Dessin de Juliette Hurault pour Le Nouveau Montpellier
30 ans après la marche pour l’égalité et contre le racisme, où en est-on ?
Un récent article du quotidien Le Monde, daté du 14 décembre 2013, fait état « d’une France tolérante mais crispée sur l’Islam ». Selon cet article, si l’on peut noter une baisse dans l’opinion du racisme, le rejet de l’étranger n’a pas totalement disparu, concentré autour d’un amalgame arabophobe/islamophobe.

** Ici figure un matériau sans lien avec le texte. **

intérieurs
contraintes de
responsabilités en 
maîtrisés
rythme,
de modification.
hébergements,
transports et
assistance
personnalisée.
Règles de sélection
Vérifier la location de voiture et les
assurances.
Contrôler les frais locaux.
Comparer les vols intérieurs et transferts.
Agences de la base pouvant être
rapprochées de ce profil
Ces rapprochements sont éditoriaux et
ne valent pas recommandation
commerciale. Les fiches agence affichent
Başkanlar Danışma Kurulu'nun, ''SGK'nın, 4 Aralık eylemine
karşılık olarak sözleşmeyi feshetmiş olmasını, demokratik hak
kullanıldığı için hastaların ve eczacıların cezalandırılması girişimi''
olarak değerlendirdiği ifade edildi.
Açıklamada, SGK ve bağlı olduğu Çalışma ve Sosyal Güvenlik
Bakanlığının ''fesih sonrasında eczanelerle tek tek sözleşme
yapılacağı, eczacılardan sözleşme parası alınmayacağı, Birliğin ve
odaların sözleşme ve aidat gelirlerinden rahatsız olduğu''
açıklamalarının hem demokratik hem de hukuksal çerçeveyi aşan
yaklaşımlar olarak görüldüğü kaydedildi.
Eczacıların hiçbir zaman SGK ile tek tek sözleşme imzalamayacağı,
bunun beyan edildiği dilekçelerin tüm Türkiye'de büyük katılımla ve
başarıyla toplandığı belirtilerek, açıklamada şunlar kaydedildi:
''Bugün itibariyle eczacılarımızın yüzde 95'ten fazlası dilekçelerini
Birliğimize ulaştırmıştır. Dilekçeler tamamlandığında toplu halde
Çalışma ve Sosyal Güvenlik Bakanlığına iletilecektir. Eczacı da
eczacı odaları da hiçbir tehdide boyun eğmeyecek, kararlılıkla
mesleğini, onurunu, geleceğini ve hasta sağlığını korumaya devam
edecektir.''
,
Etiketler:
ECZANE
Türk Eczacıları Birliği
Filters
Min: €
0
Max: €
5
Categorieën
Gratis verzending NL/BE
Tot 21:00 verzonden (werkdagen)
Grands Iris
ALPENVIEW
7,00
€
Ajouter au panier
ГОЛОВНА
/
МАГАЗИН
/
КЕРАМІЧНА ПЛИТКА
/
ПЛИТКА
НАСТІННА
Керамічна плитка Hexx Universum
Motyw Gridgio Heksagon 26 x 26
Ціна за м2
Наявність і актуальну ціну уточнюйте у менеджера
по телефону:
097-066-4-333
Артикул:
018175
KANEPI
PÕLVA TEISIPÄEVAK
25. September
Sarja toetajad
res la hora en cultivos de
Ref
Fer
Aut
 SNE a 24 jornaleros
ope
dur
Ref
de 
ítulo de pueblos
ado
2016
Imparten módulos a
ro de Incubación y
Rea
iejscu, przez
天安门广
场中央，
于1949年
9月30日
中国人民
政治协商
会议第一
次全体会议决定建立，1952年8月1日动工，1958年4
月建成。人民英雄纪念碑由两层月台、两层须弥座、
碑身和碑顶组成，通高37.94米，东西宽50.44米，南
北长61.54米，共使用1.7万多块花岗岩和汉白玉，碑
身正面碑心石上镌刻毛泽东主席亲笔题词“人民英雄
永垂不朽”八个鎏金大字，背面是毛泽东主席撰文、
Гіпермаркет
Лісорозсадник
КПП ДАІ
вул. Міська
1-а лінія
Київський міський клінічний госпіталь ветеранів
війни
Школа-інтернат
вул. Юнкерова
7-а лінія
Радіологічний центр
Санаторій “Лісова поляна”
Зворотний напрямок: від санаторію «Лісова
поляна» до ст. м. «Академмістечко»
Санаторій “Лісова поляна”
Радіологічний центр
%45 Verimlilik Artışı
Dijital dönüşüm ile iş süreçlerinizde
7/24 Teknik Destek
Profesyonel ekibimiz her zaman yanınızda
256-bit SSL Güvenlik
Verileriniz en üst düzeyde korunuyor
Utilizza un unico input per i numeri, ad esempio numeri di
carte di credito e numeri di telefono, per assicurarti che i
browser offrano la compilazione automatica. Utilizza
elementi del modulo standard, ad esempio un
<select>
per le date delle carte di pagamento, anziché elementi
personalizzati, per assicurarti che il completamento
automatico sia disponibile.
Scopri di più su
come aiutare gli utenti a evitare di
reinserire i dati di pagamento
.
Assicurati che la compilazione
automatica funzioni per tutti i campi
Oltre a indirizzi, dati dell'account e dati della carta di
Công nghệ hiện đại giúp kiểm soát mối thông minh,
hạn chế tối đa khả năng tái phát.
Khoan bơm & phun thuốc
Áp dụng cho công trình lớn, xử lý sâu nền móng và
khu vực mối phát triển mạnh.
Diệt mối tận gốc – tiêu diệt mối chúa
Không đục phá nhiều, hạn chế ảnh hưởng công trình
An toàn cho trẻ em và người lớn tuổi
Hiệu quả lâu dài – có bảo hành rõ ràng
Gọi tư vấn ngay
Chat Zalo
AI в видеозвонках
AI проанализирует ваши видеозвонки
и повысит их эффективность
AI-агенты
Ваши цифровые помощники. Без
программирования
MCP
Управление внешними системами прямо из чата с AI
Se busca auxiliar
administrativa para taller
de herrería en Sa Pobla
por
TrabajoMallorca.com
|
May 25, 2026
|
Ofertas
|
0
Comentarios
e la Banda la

En guise d’illustration, notre chère ville de Montpellier défraye la chronique. Il y a quelques jours, à l’hôpital St Eloi, une patiente raillait sa voisine de chambre de confession musulmane en publiant sur les réseaux sociaux une photo d’elle faisant sa prière. Une photo qui a rapidement fait l’objet de commentaires supposément humoristiques à caractère raciste. L’affaire s’est soldée par des excuses à la victime alors que la direction de l’hôpital se désolidarisait des propos tenus par le biais d’un communiqué de presse. Mais qu’en est-il quand des propos à caractère raciste, des comportements violents à l’encontre des individus issus de l’immigration maghrébine ou encore des chants nazis sont diffusés dans l’indifférence générale au sein d’une administration ? C’est l’objet de la récente alerte du site d’information Médiapart sur la SNCF et notamment sur le service de sûreté générale (SUGE) de Montpellier.
Le racisme, considéré comme un délit en France, fait malheureusement encore l’objet de nombreuses infractions, et ce 30 ans après la marche pour l’égalité.